Принцесса Володимирская
Шрифт:
– Сама она как вам сказывалась? – спросил Грейг.
– Она? Мало ль она что болтает! И сама не помнит, и разное противоречие сказывает… Ну, вот я ей отпишу сейчас турусы на колесах, а вы отдайте буфетчику… Лучше завтра поутру… Да пустите к ней ее девку. Вещи тоже, взятые с квартиры, велите отдать. Пусть переоденется, умоется и побеседует со своей девкой. Сейчас повеселеет. Я их бабье свойство знаю. Смерть на носу, а дай мантилью, косынку либо перстенек – и все забыла, веселехонька! А книги приберите, да путем-дорогой давайте. Не сразу! Она мастер читать. Прочтет все в неделю и не будет ничего для занятия мыслей беспокойных. Да… Жаль… Жаль…
Орлов сел и быстро написал краткую записку – ту самую, что успокоила Алину.
– Завтра увидим, что делать, адмирал. Если все будет спокойно в городе, обождите все ее бумаги и вещи. А не то в путь.
– А как в городе?
– Шумят. Получил уже две цидули, что мне несдобровать.
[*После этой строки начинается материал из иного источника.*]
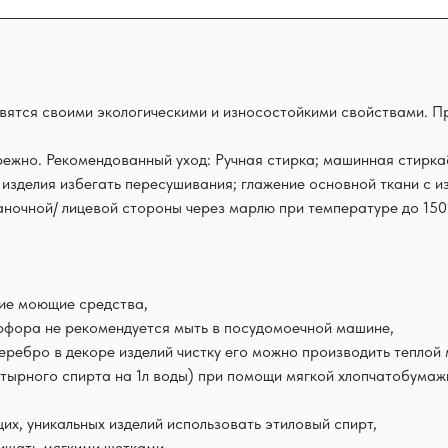
авятся своими экологическими и износостойкими свойствами. П
ежно. Рекомендованный уход: Ручная стирка; машинная стирка&
 изделия избегать пересушивания; глажение основной ткани с 
аночной/ лицевой стороны через марлю при температуре до 150*
кие моющие средства,
арфора не рекомендуется мыть в посудомоечной машине,
серебро в декоре изделий чистку его можно производить тепло
тырного спирта на 1л воды) при помощи мягкой хлопчатобумажно
х, уникальных изделий использовать этиловый спирт,
ищать мягкими щетками.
Иудой-предателем называют. Народу-то, видите, она приглянулась.
– Сновали тут лодки, но так десятка с три, и в розницу. Я приказал часовым кричать, чтобы близко не отважились.
– Да это потому мало, что я двух своих итальянцев подослал на сборище пустить молву, что с эскадры по ним полоснут из пушек да после подарочка, снявшись с якорей, двинутся в отечество. Догоняй поди или войну объявляй!..
Орлов простился с Грейгом и снова вернулся на берег. Вечером ему доложили, что волнение в городе все растет… В народе, на улицах, грозятся в доме его выбить окна каменьями и даже убить его за насилие, совершенное над знатной дамой неизвестного, но высокого происхождения, которая должна считаться гостьей в Ливорно.
Ночью прискакал из Пизы обратно Христенек и доставил Орлову трех арестованных лакеев и все вещи пленницы, много писем к ней и черновых копий с ее писем и некоторые документы, в числе которых и с десяток экземпляров мнимого завещания Елизаветы, переписанных рукой Алины.
Наутро явился к Орлову Джон Дик и посоветовал не мешкая приказать уходить эскадре от Ливорно. Весть о захвате принцессы разнеслась, дошла до Пизы и до Флоренции, и великий герцог Леопольд собирается требовать немедленного освобождения красавицы.
– Да и сами вы, – заметил Дик, – уезжайте с эскадрой.
– Спасибо вам… Я лучше по суше направлюсь! – отозвался Орлов.
Он приказал Христенеку передать вещи и бумаги пленницы на корабль, а равно обманом свезти на корабль и сдать под стражу ее людей, которые волей-неволей отправятся в Россию для дачи показаний, где были взяты прилагаемые документы, и вообще пригодятся как свидетели.
– Пускай прокатятся до Питера. Их потом отпустят восвояси с деньгами.
Пока Христенек сдавал Грейгу все привезенное из Пизы, Орлов готовил донесение государыне.
В сумерки он снова в последний раз съездил на корабль, передал Грейгу пакет на высочайшее имя и приказал:
– Ну, с Богом, адмирал! Берегите пуще глазу! Сбежит, помрет или утопится… не поверят нам. В ответ пойдем! А уж мало-мало… в опале быть нам тогда на всю жизнь. В портах не мешкайте. На грех мастера нет. Явятся спасители.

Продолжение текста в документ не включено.